Ora però è arrivata un’apertura che potrebbe sparigliare le carte. “Il messaggio che deve passare è semplice: siamo assolutamente sinceri nell’affermare che da parte nostra, qualora ci fosse l’opportunità di tornare a gareggiare a casa nostra, lo faremmo senza indugiare oltre. La chiave per far si che ciò accada è la seguente: intanto essere in grado di vincere in sfida, tanto in acqua con la nostra imbarcazione, quanto soprattutto fuori a livello di organizzazione. E la squadra sarà sempre il motore principale di tutto. Mi viene in mente di prendere in prestito una frase detta da Kennedy: abbiamo scelto di andare sulla luna non perché fosse facile, ma perché sapevamo quanto fosse difficile”.
La questione dei “contributi” e il pericolo di “ingerenze”
Dalton parla con la consapevolezza che senza i conti in perfetto ordine, per lui gareggiare di nuovo in Europa (Valencia sembrava la prima opzione, ma adesso dopo il passaggio di Dana è tutto da vedere) o spostarsi a Jeddah, già teatro di alcune regate preliminari dell’ultima edizione dell’America’s Cup, non farebbe poi così tanta differenza.
In Nuova Zelanda il dibattito è destinato ad animarsi ancora: il governo locale resta fortemente scettico sull’ipotesi di investire tanti soldi su un singolo evento, col rischio di avere ritorni esigui. Dalton ha ribadito dal canto suo che non accetterebbe eventuali “dirottamenti” di fondi destinati ad altri ambiti come sanità, welfare, istruzione o trasporti pur di consentire alla competizione di tornare ad Auckland. Al più ha fatto sapere che “se i contributi già stanziati per la promozione turistica e per la ricerca fossero sufficienti, allora potremmo metterci seduti e discuterne nel dettaglio”.

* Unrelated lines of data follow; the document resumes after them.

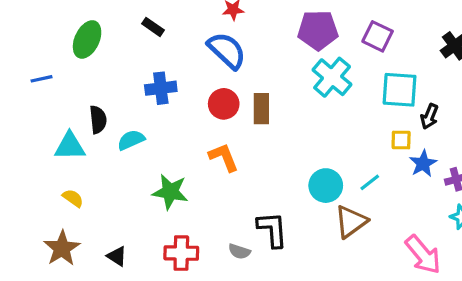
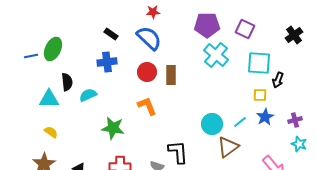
black rectangle: (153, 27) -> (111, 34), moved
green ellipse: (87, 39) -> (53, 49), moved
blue star: (423, 164) -> (265, 117), moved

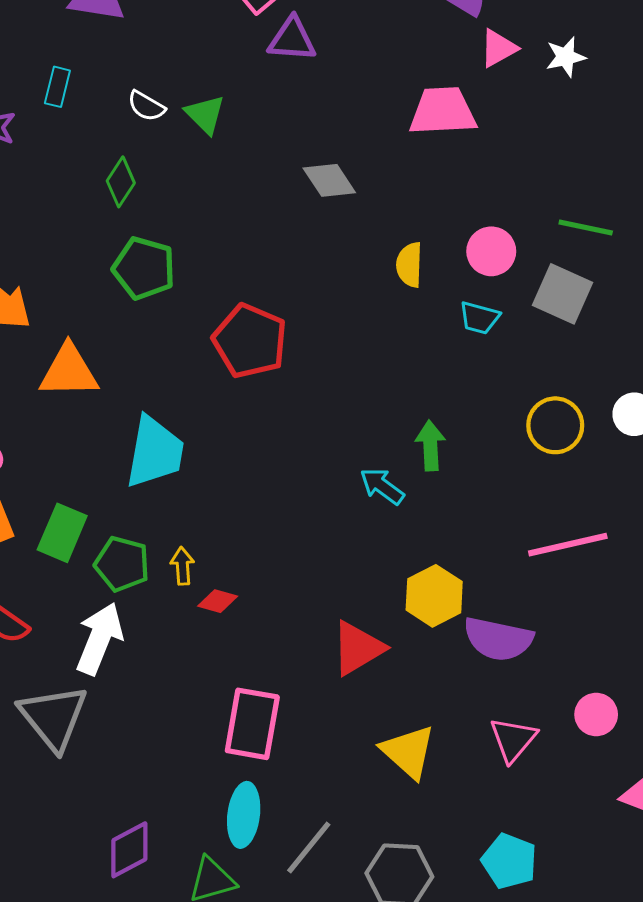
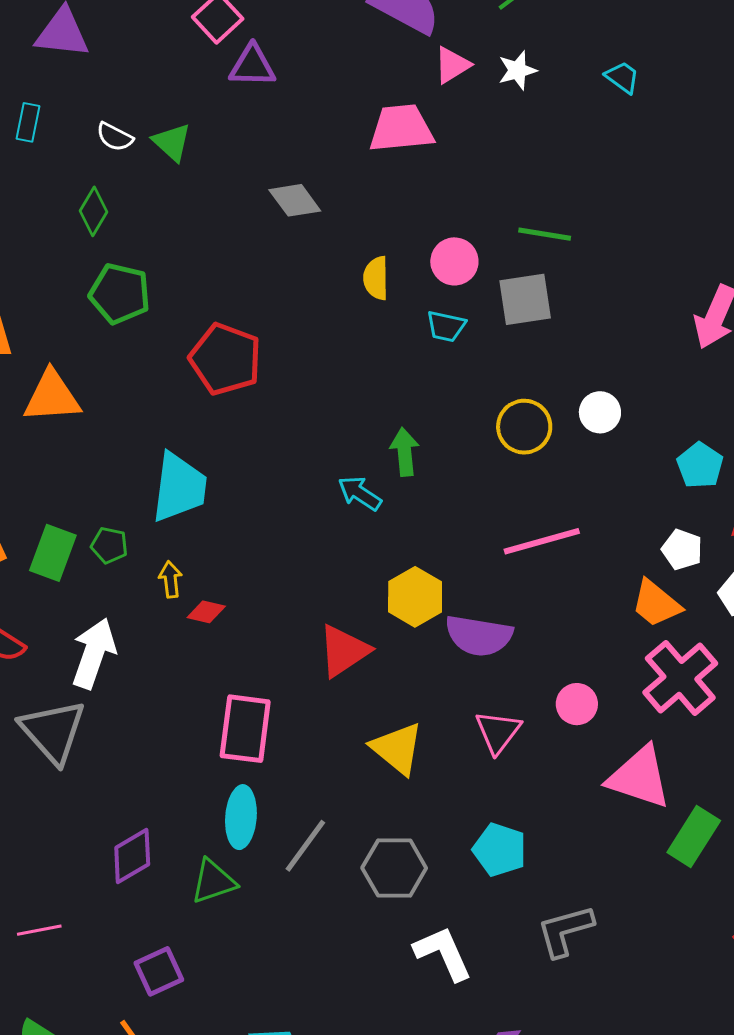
gray square: (562, 294) -> (525, 299), turned -30
cyan trapezoid: (155, 452) -> (179, 487), moved
green pentagon: (122, 564) -> (109, 545), moved, size x0.7

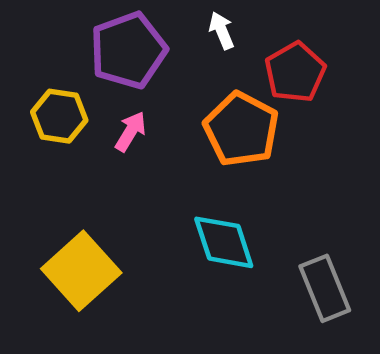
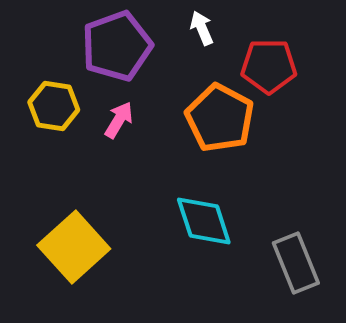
red pentagon: (295, 72) -> (269, 66), turned 30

La cifra che serve per riportare la “vecchia brocca” in territorio neozelandese è di almeno 120 milioni di euro, quanto speso da Barcellona nell’ultima edizione. Potrebbero aiutare alcuni privati, ma per dirla alla Dalton, “senza che cerchino di impossessarsi del nostro team, ma solo per sostenere l’evento”. Insomma, tra il dire e il fare di mezzo c’è ancora il mare. O forse l’oceano, viste le circostanze.
Chi ci sarà: Luna Rossa vuole la rivincita
Alla 38esima edizione dell’America’sCup, oltre chiaramente ai detentori di Emirates, parteciperanno sicuramente i britannici di Ineos (Challenge of Record), così come Luna Rossa, American Magic, Alinghi, Orient Express e gli svedesi di Artemis, mentre è ancora in dubbio la presenza di un equipaggio spagnolo.